_What to produce_
Transcribe the data that follows in full. Leave out the pictures.

** Listed records follows **

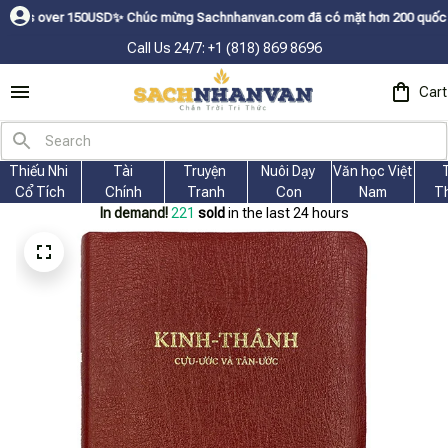
✨
Chúc mừng Sachnhanvan.com đã có mặt hơn 200 quốc gia như Mỹ, Canada, Ú
Call Us 24/7: +1 (818) 869 8696
Cart
Thiếu Nhi 
Tài
Truyện 
Nuôi Dạy 
Văn học Việt 
Cổ Tích
Chính
Tranh
Con
Nam
T
In demand!
221
sold
in the last 24 hours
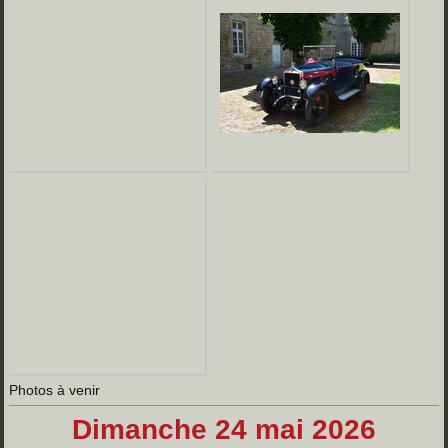
Photos à venir
Dimanche 24 mai 2026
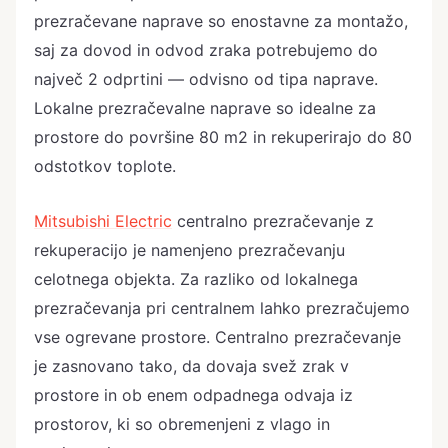
prezračevane naprave so enostavne za montažo,
saj za dovod in odvod zraka potrebujemo do
največ 2 odprtini — odvisno od tipa naprave.
Lokalne prezračevalne naprave so idealne za
prostore do površine 80 m2 in rekuperirajo do 80
odstotkov toplote.
Mitsubishi Electric
centralno prezračevanje z
rekuperacijo je namenjeno prezračevanju
celotnega objekta. Za razliko od lokalnega
prezračevanja pri centralnem lahko prezračujemo
vse ogrevane prostore. Centralno prezračevanje
je zasnovano tako, da dovaja svež zrak v
prostore in ob enem odpadnega odvaja iz
prostorov, ki so obremenjeni z vlago in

** End of Listed records **

_Completed exercise_
✨
Chúc mừng Sachnhanvan.com đã có mặt hơn 200 quốc gia như Mỹ, Canada, Ú
Call Us 24/7: +1 (818) 869 8696
Cart
Thiếu Nhi 
Tài
Truyện 
Nuôi Dạy 
Văn học Việt 
Cổ Tích
Chính
Tranh
Con
Nam
T
In demand!
221
sold
in the last 24 hours
Photos à venir
Dimanche 24 mai 2026
prezračevane naprave so enostavne za montažo,
saj za dovod in odvod zraka potrebujemo do
največ 2 odprtini — odvisno od tipa naprave.
Lokalne prezračevalne naprave so idealne za
prostore do površine 80 m2 in rekuperirajo do 80
odstotkov toplote.
Mitsubishi Electric
centralno prezračevanje z
rekuperacijo je namenjeno prezračevanju
celotnega objekta. Za razliko od lokalnega
prezračevanja pri centralnem lahko prezračujemo
vse ogrevane prostore. Centralno prezračevanje
je zasnovano tako, da dovaja svež zrak v
prostore in ob enem odpadnega odvaja iz
prostorov, ki so obremenjeni z vlago in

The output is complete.